I think the most important is cost synergies, specifically the one related to reduced churn rates, so the call
centers and the installation because if churn rate really reduces once we merge, if there are a lot of
customers leaving company A to company B and company B to company A, we eliminate all the costs
related to those switches.

SOME SIDE NOTES:


The synergies -> value of the combined company > value of isolated company
The difference between profit and value is 3 things:
• Value concerns cash flow, not profit, which in the long run kinda the same but not exactly.

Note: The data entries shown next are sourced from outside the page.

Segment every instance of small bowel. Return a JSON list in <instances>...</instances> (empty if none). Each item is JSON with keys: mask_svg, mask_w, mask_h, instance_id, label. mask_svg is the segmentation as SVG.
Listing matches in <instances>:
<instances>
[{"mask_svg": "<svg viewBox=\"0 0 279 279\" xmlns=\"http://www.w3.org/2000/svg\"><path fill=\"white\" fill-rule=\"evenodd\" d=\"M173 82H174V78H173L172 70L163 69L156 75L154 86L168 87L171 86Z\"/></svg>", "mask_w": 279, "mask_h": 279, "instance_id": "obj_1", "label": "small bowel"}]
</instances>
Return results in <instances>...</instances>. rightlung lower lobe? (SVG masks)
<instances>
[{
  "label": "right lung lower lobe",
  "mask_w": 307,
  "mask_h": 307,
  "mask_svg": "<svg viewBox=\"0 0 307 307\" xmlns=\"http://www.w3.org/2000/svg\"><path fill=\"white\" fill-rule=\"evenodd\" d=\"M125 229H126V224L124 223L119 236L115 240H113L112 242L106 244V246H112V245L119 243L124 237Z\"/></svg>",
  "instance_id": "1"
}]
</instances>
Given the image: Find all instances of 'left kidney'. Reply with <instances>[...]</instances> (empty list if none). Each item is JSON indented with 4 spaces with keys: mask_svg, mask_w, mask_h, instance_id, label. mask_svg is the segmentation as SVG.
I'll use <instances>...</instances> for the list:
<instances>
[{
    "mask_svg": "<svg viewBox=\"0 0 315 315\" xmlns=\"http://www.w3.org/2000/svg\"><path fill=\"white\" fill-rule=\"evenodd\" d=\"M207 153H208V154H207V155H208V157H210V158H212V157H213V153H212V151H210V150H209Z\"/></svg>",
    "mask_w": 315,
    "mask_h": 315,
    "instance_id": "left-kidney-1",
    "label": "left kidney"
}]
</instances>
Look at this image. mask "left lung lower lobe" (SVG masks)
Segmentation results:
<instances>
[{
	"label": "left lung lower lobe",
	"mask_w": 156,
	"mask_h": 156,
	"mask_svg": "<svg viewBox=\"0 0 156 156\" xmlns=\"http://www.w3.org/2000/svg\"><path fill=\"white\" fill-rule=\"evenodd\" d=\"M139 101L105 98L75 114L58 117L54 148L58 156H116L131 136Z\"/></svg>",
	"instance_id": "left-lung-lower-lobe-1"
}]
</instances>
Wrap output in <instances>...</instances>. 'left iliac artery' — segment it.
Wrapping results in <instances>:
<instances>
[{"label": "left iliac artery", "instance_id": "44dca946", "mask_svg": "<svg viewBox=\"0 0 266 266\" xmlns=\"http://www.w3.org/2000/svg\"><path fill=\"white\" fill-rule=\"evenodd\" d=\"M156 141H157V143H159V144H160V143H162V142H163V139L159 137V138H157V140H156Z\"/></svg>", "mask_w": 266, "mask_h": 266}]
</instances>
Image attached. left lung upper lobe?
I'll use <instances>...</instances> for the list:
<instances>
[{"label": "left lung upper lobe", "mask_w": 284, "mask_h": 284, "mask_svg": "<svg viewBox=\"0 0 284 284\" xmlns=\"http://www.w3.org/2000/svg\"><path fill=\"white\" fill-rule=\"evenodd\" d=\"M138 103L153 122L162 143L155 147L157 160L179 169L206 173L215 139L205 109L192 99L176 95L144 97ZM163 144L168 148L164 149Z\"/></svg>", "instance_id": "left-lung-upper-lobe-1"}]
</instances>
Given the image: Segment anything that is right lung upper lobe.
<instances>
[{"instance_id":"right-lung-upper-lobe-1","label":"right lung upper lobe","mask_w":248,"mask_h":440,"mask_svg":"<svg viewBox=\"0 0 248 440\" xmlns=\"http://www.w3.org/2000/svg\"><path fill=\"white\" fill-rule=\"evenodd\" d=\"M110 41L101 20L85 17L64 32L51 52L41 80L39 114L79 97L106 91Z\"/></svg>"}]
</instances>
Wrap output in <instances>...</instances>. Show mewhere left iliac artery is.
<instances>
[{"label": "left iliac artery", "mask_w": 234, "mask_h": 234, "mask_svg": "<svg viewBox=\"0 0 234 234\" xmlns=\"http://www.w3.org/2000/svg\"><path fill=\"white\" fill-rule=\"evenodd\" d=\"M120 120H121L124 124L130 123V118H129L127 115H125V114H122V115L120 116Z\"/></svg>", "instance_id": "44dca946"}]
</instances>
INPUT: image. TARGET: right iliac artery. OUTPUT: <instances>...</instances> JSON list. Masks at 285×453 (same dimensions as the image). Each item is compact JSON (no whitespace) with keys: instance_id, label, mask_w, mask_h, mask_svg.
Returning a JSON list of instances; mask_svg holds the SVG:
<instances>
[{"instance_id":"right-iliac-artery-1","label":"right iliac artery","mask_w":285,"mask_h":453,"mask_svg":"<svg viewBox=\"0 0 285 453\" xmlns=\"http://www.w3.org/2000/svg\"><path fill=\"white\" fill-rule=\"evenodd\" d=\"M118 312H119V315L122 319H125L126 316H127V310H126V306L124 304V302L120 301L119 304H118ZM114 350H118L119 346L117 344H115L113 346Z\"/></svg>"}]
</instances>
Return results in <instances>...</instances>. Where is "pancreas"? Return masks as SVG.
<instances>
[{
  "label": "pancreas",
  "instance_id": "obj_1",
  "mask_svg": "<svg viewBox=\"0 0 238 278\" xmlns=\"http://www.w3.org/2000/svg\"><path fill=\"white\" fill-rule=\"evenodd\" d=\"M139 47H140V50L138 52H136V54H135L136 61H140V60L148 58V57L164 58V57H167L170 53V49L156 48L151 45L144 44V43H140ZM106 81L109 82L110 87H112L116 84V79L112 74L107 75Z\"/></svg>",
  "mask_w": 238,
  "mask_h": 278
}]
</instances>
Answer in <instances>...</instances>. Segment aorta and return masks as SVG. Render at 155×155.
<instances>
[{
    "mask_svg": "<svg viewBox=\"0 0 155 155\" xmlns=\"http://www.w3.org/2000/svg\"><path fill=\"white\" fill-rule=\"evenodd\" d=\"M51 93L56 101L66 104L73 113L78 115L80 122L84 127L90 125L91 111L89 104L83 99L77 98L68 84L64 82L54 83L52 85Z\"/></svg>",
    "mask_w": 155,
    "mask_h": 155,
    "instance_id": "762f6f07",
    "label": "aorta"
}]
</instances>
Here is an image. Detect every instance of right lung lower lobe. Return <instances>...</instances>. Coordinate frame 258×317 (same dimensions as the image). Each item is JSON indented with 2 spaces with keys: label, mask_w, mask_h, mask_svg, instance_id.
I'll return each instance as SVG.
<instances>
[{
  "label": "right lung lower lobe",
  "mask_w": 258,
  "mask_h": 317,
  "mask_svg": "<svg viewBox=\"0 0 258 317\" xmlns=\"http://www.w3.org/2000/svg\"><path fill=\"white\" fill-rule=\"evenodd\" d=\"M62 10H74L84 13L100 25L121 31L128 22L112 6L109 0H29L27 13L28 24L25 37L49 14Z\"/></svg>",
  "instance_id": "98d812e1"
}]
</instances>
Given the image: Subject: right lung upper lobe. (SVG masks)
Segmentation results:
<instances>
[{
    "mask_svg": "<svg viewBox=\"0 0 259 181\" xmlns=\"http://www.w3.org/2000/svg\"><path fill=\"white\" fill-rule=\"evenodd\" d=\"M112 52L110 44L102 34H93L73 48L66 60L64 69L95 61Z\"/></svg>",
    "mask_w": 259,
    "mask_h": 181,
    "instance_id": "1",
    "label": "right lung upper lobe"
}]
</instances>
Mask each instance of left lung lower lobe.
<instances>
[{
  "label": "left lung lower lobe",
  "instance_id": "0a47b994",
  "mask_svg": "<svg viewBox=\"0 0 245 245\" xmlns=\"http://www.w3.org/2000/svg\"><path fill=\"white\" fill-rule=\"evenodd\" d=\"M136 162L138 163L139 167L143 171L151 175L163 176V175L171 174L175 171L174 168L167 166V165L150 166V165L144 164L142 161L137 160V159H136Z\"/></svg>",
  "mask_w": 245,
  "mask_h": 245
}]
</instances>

Also
you need to take into account leverage and risks for the value which are not accounted on the
profit
• Value is the sum of all cash flows in the future while profit looks at the present
So, there are some differences but from value creating perspective; it’s almost the same not from the
financial perspective but consulting looks a lot into value creation. So If these two companies become
more profitable, we can call those synergies.

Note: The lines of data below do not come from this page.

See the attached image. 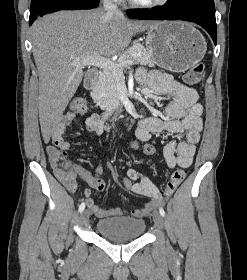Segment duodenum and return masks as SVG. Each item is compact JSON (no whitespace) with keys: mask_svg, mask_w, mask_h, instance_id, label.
<instances>
[{"mask_svg":"<svg viewBox=\"0 0 247 280\" xmlns=\"http://www.w3.org/2000/svg\"><path fill=\"white\" fill-rule=\"evenodd\" d=\"M98 78H99V72L97 70L90 71L87 74L86 79H85L86 89L92 90L96 86V84L98 82ZM131 111H132V108L128 107L122 111V114L125 116H129ZM111 114H112V112H108L104 115V117L107 118V117L111 116Z\"/></svg>","mask_w":247,"mask_h":280,"instance_id":"obj_1","label":"duodenum"}]
</instances>
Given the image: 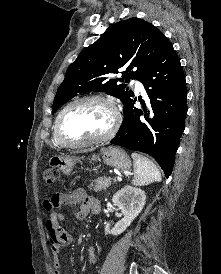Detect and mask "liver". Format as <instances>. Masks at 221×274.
I'll return each instance as SVG.
<instances>
[{"instance_id":"liver-1","label":"liver","mask_w":221,"mask_h":274,"mask_svg":"<svg viewBox=\"0 0 221 274\" xmlns=\"http://www.w3.org/2000/svg\"><path fill=\"white\" fill-rule=\"evenodd\" d=\"M87 151H91V149H90V150H85V151H83V152H87Z\"/></svg>"}]
</instances>
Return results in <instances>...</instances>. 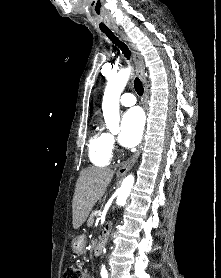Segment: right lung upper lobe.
<instances>
[{"label":"right lung upper lobe","instance_id":"obj_1","mask_svg":"<svg viewBox=\"0 0 221 278\" xmlns=\"http://www.w3.org/2000/svg\"><path fill=\"white\" fill-rule=\"evenodd\" d=\"M92 111V106H91V108H90V112Z\"/></svg>","mask_w":221,"mask_h":278}]
</instances>
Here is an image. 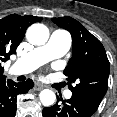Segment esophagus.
<instances>
[{
	"mask_svg": "<svg viewBox=\"0 0 117 117\" xmlns=\"http://www.w3.org/2000/svg\"><path fill=\"white\" fill-rule=\"evenodd\" d=\"M43 88H44V86L41 85V84H35V87H34V89H35L36 91H40V90H42Z\"/></svg>",
	"mask_w": 117,
	"mask_h": 117,
	"instance_id": "1",
	"label": "esophagus"
}]
</instances>
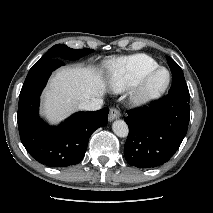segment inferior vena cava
<instances>
[{"mask_svg":"<svg viewBox=\"0 0 213 213\" xmlns=\"http://www.w3.org/2000/svg\"><path fill=\"white\" fill-rule=\"evenodd\" d=\"M103 105V99L101 98H94L92 100L85 101L80 104V109L86 110V111H96L101 109Z\"/></svg>","mask_w":213,"mask_h":213,"instance_id":"obj_1","label":"inferior vena cava"}]
</instances>
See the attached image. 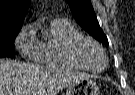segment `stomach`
Returning a JSON list of instances; mask_svg holds the SVG:
<instances>
[{
    "label": "stomach",
    "mask_w": 135,
    "mask_h": 95,
    "mask_svg": "<svg viewBox=\"0 0 135 95\" xmlns=\"http://www.w3.org/2000/svg\"><path fill=\"white\" fill-rule=\"evenodd\" d=\"M99 88L92 79L85 78L70 85L66 95H99Z\"/></svg>",
    "instance_id": "stomach-1"
}]
</instances>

DRILL: MCDONALD’S ORDER CUSTOMIZATION RISKS

The most relevant risks is orders take longer to be prepared and the impact of that in the waiting time in
lines because part of McDonald’s proposition and fast food in general is taking is short period of time to
eat your meal. If you have long lines and especially if your competitors don’t then you’re in a pretty bad
position there -> most important risk here. So unless we can figure out that the impact of this on waiting
time in line is very short or we can find other alternatives like assembly line optimization to make order
customization possible without increasing lines and waiting time then this is what we should be concerned
about the most.
NOTES: the structured used here is the matrix structure
X-axis: things could happen because of order customization
Y-axis: how they would manifest and how they would be a problem to us
Customer satisfaction and costs here are revenue – costs structure just a lot more customized. Given the
order customization change, the only driver of revenue that would be affected is customer satisfaction.